I had hoped by the end of the article, might have a change of heart, but sadly it was not the case. Perhaps she is from a generation of women who put their careers first with many sacrificing families along the line. But I know so many strong, incredible women, my mum included, who had a great youth, trained and studied, had fun, fell in love later on and met a great man, who took time out to have children and went back to work as a nurse, but has now become a lecturer in healthcare. Say that’s not a success story, I dare you. For every case of heartache and sadness over not being able to have children, there are countless couples who have their own children, find another way and adopt or just live with it and still have a fantastic life. I refuse to go back to a time when having babies was the sole purpose of a woman’s body. I am here to learn, to experience and to live my own life before I create another.

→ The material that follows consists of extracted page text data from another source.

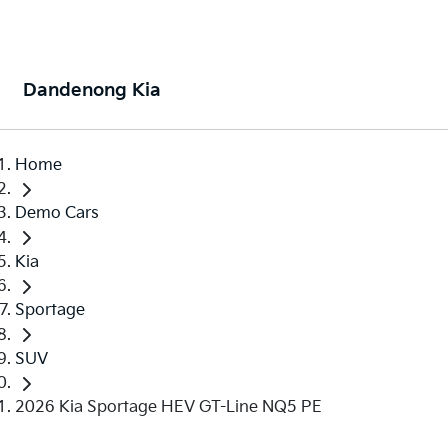
Dandenong Kia
Home
Demo Cars
Kia
Sportage
SUV
2026 Kia Sportage HEV GT-Line NQ5 PE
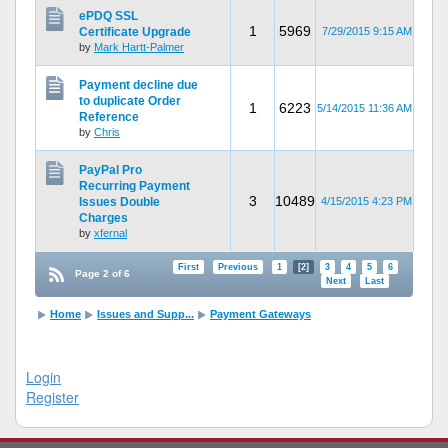
ePDQ SSL
1
5969
Certificate Upgrade
7/29/2015 9:15 AM
by
Mark Hartt-Palmer
Payment decline due
to duplicate Order
1
6223
5/14/2015 11:36 AM
Reference
by
Chris
PayPal Pro
Recurring Payment
3
10489
Issues Double
4/15/2015 4:23 PM
Charges
by
xfernal
First
Previous
1
[2]
3
4
5
6
Page 2 of 6
Next
Last
Home
Issues and Supp...
Payment Gateways
Login
Register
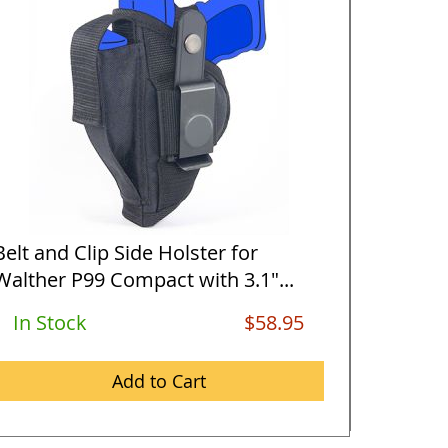
Belt and Clip Side Holster for
Vertica
Walther P99 Compact with 3.1"...
Walther
In Stock
$58.95
Out O
Add to Cart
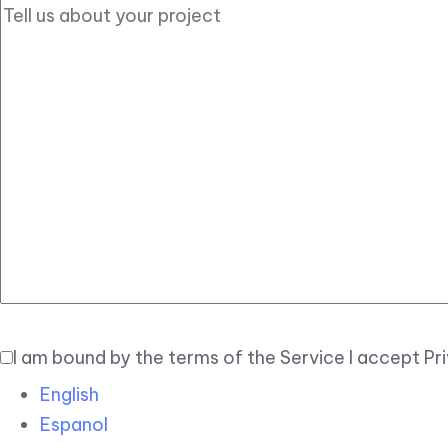
I am bound by the terms of the Service I accept Pr
English
Espanol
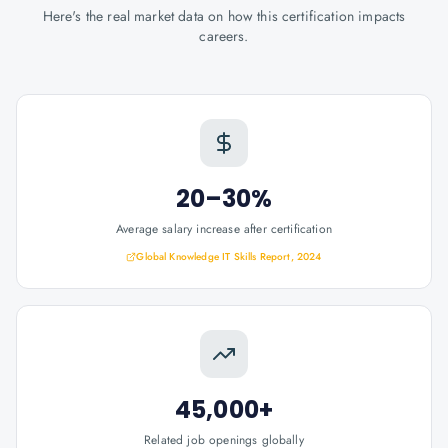
Here's the real market data on how this certification impacts
careers.
20–30%
Average salary increase after certification
Global Knowledge IT Skills Report, 2024
45,000+
Related job openings globally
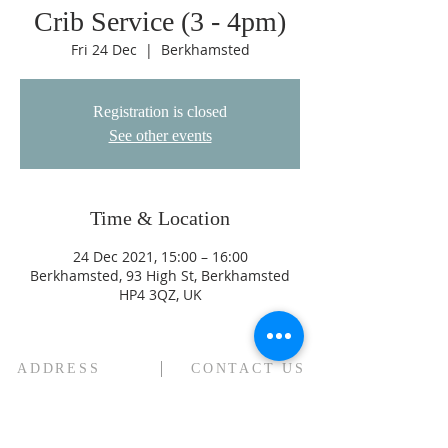
Crib Service (3 - 4pm)
Fri 24 Dec
  |  
Berkhamsted
Registration is closed
See other events
Time & Location
24 Dec 2021, 15:00 – 16:00
Berkhamsted, 93 High St, Berkhamsted
HP4 3QZ, UK
ADDRESS
CONTACT US
High Street
revjagordon@gmail.com
Northchurch
01442 871547
B
erkhamsted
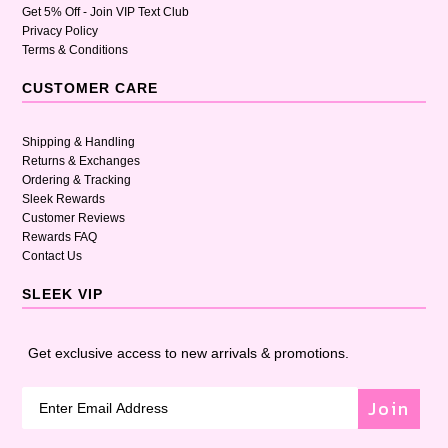
Get 5% Off - Join VIP Text Club
Privacy Policy
Terms & Conditions
CUSTOMER CARE
Shipping & Handling
Returns & Exchanges
Ordering & Tracking
Sleek Rewards
Customer Reviews
Rewards FAQ
Contact Us
SLEEK VIP
Get exclusive access to new arrivals & promotions.
Join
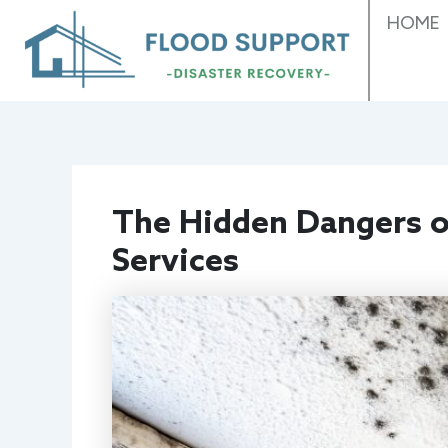
Skip
HOME
to
content
The Hidden Dangers o
Services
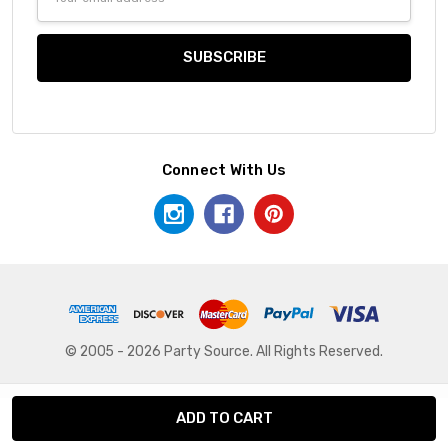
Address
Connect With Us
© 2005 - 2026 Party Source. All Rights Reserved.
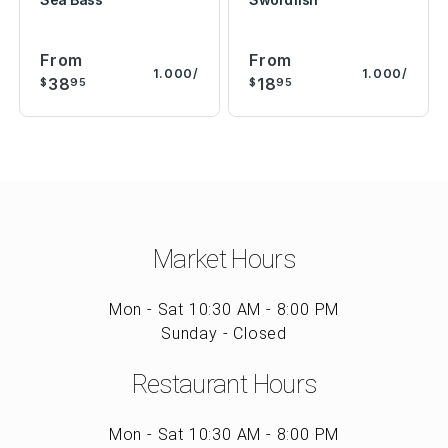
From
From
1.000/
1.000/
38
18
$
95
$
95
Market Hours
Mon - Sat 10:30 AM - 8:00 PM
Sunday - Closed
Restaurant Hours
Mon - Sat 10:30 AM - 8:00 PM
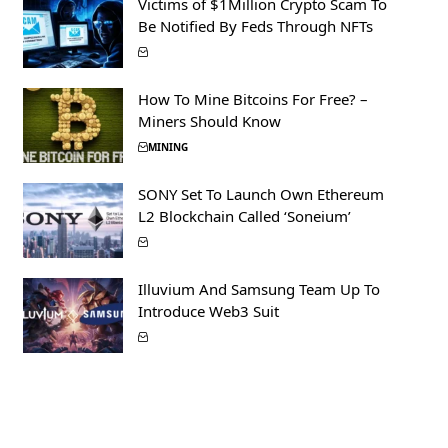
Victims of $1Million Crypto Scam To
Be Notified By Feds Through NFTs
How To Mine Bitcoins For Free? –
Miners Should Know
MINING
SONY Set To Launch Own Ethereum
L2 Blockchain Called ‘Soneium’
Illuvium And Samsung Team Up To
Introduce Web3 Suit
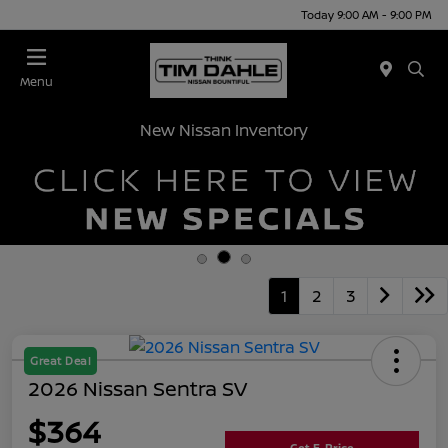
Today 9:00 AM - 9:00 PM
Menu
New Nissan Inventory
1
2
3
Great Deal
2026 Nissan Sentra SV
$364
Get E-Price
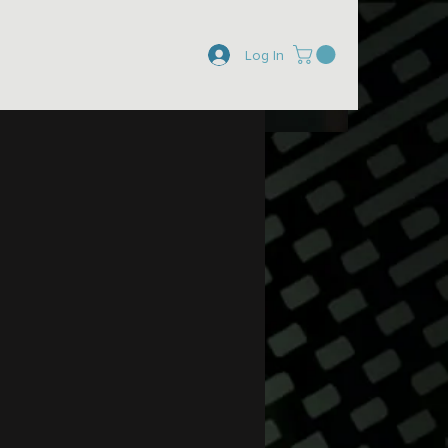
Log In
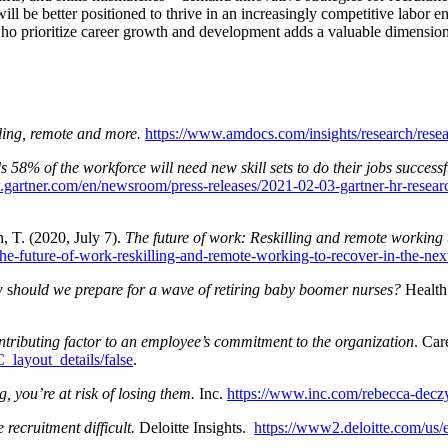
ll be better positioned to thrive in an increasingly competitive labor 
ho prioritize career growth and development adds a valuable dimension
ling, remote and more.
https://www.amdocs.com/insights/research/rese
 58% of the workforce will need new skill sets to do their jobs successfu
gartner.com/en/newsroom/press-releases/2021-02-03-gartner-hr-research
, T. (2020, July 7).
The future of work: Reskilling and remote working 
the-future-of-work-reskilling-and-remote-working-to-recover-in-the-ne
w
s
hould we prepare for a wave of retiring baby boomer nurses?
Health 
ntributing factor to an employee’s commitment to the organization
. Ca
layout_details/false
.
g, you’re at risk of losing them.
Inc.
https://www.inc.com/rebecca-deczy
recruitment difficult.
Deloitte Insights.
https://www2.deloitte.com/us/e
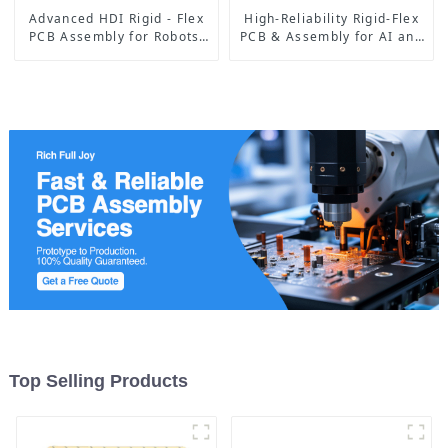
Advanced HDI Rigid - Flex
High-Reliability Rigid-Flex
PCB Assembly for Robots:
PCB & Assembly for AI and
Empowering Precise
Medical Devices
Movements and Smart
Operations
Top Selling Products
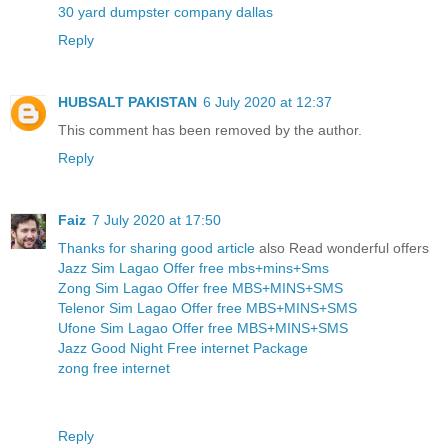
30 yard dumpster company dallas
Reply
HUBSALT PAKISTAN
6 July 2020 at 12:37
This comment has been removed by the author.
Reply
Faiz
7 July 2020 at 17:50
Thanks for sharing good article
also Read wonderful offers
Jazz Sim Lagao Offer free mbs+mins+Sms
Zong Sim Lagao Offer free MBS+MINS+SMS
Telenor Sim Lagao Offer free MBS+MINS+SMS
Ufone Sim Lagao Offer free MBS+MINS+SMS
Jazz Good Night Free internet Package
zong free internet
Reply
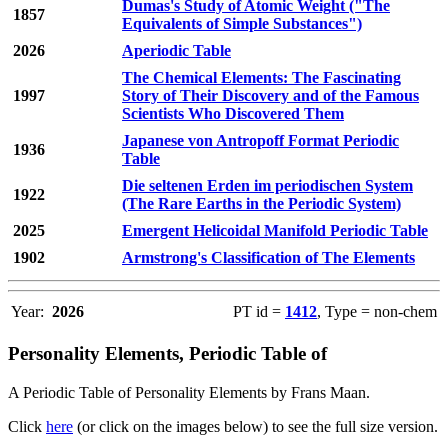
Dumas's Study of Atomic Weight ("The
1857
Equivalents of Simple Substances")
2026
Aperiodic Table
The Chemical Elements: The Fascinating
1997
Story of Their Discovery and of the Famous
Scientists Who Discovered Them
Japanese von Antropoff Format Periodic
1936
Table
Die seltenen Erden im periodischen System
1922
(The Rare Earths in the Periodic System)
2025
Emergent Helicoidal Manifold Periodic Table
1902
Armstrong's Classification of The Elements
Year:
2026
PT id =
1412
, Type = non-chem
Personality Elements, Periodic Table of
A Periodic Table of Personality Elements by Frans Maan.
Click
here
(or click on the images below) to see the full size version.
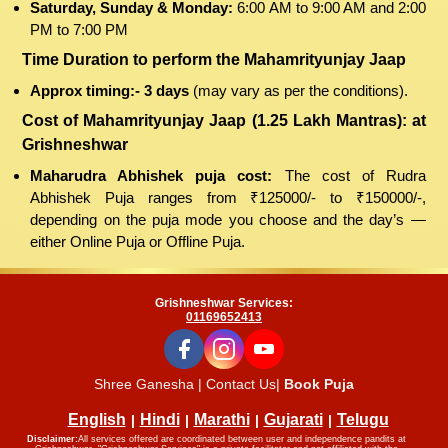
Saturday, Sunday & Monday:
6:00 AM to 9:00 AM and 2:00
PM to 7:00 PM
Time Duration to perform the Mahamrityunjay Jaap
Approx timing:- 3 days
(may vary as per the conditions).
Cost of Mahamrityunjay Jaap (1.25 Lakh Mantras): at
Grishneshwar
Maharudra Abhishek puja cost:
The cost of Rudra
Abhishek Puja ranges from ₹125000/- to ₹150000/-,
depending on the puja mode you choose and the day’s —
either Online Puja or Offline Puja.
Grishneshwar Services:
01169652413
Shree Ganesha | Contact Us|
Book Puja
English
Hindi
Marathi
Gujarati
Telugu
Disclaimer:
All services offered are coordinated between user and independence pandits at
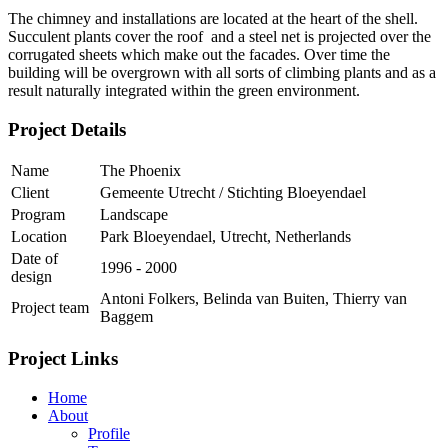
The chimney and installations are located at the heart of the shell.
Succulent plants cover the roof and a steel net is projected over the
corrugated sheets which make out the facades. Over time the
building will be overgrown with all sorts of climbing plants and as a
result naturally integrated within the green environment.
Project Details
Name
The Phoenix
Client
Gemeente Utrecht / Stichting Bloeyendael
Program
Landscape
Location
Park Bloeyendael, Utrecht, Netherlands
Date of
1996 - 2000
design
Antoni Folkers, Belinda van Buiten, Thierry van
Project team
Baggem
Project Links
Home
About
Profile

I’m not saying that Kirstie’s ideas wouldn’t work for some people, but for many it would be holding them back and could create a country full of unhappy families and unfulfilled dreams which I think is far more dangerous than a couple of families who sadly cannot have children. Watch the discussion continue on BBC’s Newsnight.

How do you feel about Kirstie’s comments? Would you like to change your life around and focus first on family and then your career?